Exercise goal - Exact copy, no pictures: repeat the data that follows.
+ + + + +
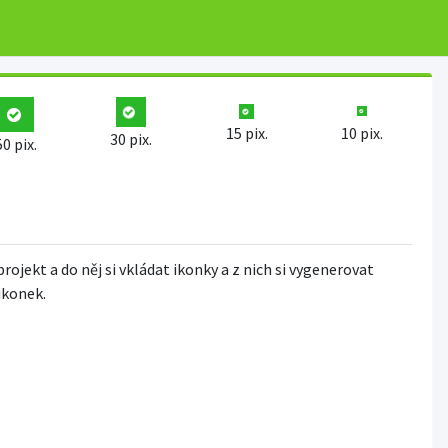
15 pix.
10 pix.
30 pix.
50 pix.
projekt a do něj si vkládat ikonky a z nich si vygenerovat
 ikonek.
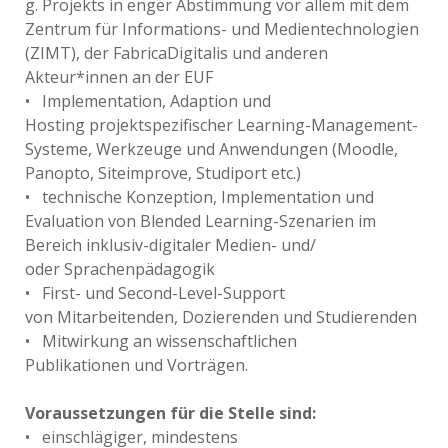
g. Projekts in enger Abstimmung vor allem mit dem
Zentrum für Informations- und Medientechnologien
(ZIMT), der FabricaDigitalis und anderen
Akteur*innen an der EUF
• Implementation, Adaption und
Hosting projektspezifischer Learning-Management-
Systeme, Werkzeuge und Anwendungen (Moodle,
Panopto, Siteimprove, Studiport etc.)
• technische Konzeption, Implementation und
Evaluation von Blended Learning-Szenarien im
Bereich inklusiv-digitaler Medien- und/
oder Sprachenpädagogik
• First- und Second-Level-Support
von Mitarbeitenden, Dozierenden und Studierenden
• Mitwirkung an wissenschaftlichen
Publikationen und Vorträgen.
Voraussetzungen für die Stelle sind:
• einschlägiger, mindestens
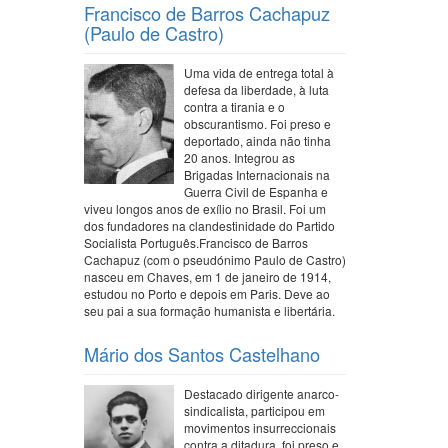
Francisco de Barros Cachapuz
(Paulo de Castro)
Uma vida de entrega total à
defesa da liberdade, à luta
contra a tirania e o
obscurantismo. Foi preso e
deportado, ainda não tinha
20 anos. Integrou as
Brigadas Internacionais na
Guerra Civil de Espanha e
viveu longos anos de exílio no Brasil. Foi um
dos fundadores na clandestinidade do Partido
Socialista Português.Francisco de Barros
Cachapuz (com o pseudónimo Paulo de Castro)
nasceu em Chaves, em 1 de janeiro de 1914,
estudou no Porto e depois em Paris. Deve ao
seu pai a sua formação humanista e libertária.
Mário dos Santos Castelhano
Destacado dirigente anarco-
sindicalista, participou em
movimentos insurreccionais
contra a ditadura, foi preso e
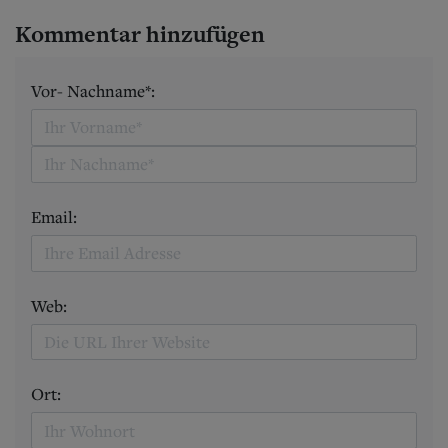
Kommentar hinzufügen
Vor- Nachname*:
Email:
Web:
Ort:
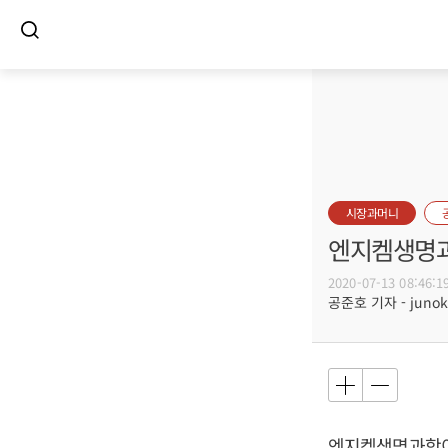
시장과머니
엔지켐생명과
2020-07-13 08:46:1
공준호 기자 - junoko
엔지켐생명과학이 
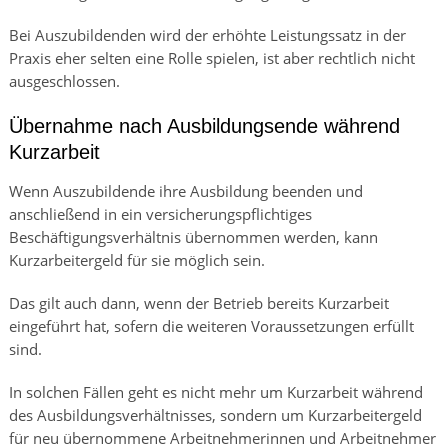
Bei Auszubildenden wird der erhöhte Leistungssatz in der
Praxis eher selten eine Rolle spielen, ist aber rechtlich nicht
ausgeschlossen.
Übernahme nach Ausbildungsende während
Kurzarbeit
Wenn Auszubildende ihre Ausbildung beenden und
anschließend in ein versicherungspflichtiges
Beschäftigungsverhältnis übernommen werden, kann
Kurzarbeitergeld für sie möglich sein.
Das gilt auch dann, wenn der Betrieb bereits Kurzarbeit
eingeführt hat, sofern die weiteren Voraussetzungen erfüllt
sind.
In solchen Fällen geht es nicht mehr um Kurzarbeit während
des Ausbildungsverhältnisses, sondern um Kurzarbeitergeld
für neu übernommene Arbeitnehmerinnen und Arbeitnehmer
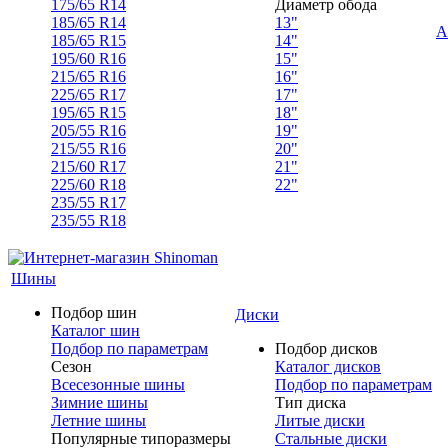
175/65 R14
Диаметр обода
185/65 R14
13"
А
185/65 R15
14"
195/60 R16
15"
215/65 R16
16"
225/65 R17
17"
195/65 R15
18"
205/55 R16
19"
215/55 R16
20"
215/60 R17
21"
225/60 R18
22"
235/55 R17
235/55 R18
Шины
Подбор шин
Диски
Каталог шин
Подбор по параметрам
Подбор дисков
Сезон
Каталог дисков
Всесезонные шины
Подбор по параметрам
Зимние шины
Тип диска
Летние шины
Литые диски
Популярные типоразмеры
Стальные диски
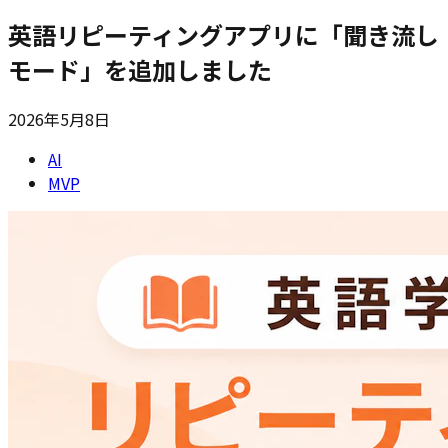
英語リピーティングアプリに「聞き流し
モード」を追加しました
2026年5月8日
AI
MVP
+ + + + +
Task output -
15 pix.
10 pix.
30 pix.
50 pix.
projekt a do něj si vkládat ikonky a z nich si vygenerovat
 ikonek.
g. Projekts in enger Abstimmung vor allem mit dem
Zentrum für Informations- und Medientechnologien
(ZIMT), der FabricaDigitalis und anderen
Akteur*innen an der EUF
• Implementation, Adaption und
Hosting projektspezifischer Learning-Management-
Systeme, Werkzeuge und Anwendungen (Moodle,
Panopto, Siteimprove, Studiport etc.)
• technische Konzeption, Implementation und
Evaluation von Blended Learning-Szenarien im
Bereich inklusiv-digitaler Medien- und/
oder Sprachenpädagogik
• First- und Second-Level-Support
von Mitarbeitenden, Dozierenden und Studierenden
• Mitwirkung an wissenschaftlichen
Publikationen und Vorträgen.
Voraussetzungen für die Stelle sind:
• einschlägiger, mindestens
Francisco de Barros Cachapuz
(Paulo de Castro)
Uma vida de entrega total à
defesa da liberdade, à luta
contra a tirania e o
obscurantismo. Foi preso e
deportado, ainda não tinha
20 anos. Integrou as
Brigadas Internacionais na
Guerra Civil de Espanha e
viveu longos anos de exílio no Brasil. Foi um
dos fundadores na clandestinidade do Partido
Socialista Português.Francisco de Barros
Cachapuz (com o pseudónimo Paulo de Castro)
nasceu em Chaves, em 1 de janeiro de 1914,
estudou no Porto e depois em Paris. Deve ao
seu pai a sua formação humanista e libertária.
Mário dos Santos Castelhano
Destacado dirigente anarco-
sindicalista, participou em
movimentos insurreccionais
contra a ditadura, foi preso e
Kommentar hinzufügen
Vor- Nachname*:
Email:
Web:
Ort:
시장과머니
엔지켐생명과
2020-07-13 08:46:1
공준호 기자 - junoko
엔지켐생명과학이 
Bei Auszubildenden wird der erhöhte Leistungssatz in der
Praxis eher selten eine Rolle spielen, ist aber rechtlich nicht
ausgeschlossen.
Übernahme nach Ausbildungsende während
Kurzarbeit
Wenn Auszubildende ihre Ausbildung beenden und
anschließend in ein versicherungspflichtiges
Beschäftigungsverhältnis übernommen werden, kann
Kurzarbeitergeld für sie möglich sein.
Das gilt auch dann, wenn der Betrieb bereits Kurzarbeit
eingeführt hat, sofern die weiteren Voraussetzungen erfüllt
sind.
In solchen Fällen geht es nicht mehr um Kurzarbeit während
des Ausbildungsverhältnisses, sondern um Kurzarbeitergeld
für neu übernommene Arbeitnehmerinnen und Arbeitnehmer
175/65 R14
Диаметр обода
185/65 R14
13"
А
185/65 R15
14"
195/60 R16
15"
215/65 R16
16"
225/65 R17
17"
195/65 R15
18"
205/55 R16
19"
215/55 R16
20"
215/60 R17
21"
225/60 R18
22"
235/55 R17
235/55 R18
Шины
Подбор шин
Диски
Каталог шин
Подбор по параметрам
Подбор дисков
Сезон
Каталог дисков
Всесезонные шины
Подбор по параметрам
Зимние шины
Тип диска
Летние шины
Литые диски
Популярные типоразмеры
Стальные диски
英語リピーティングアプリに「聞き流し
モード」を追加しました
2026年5月8日
AI
MVP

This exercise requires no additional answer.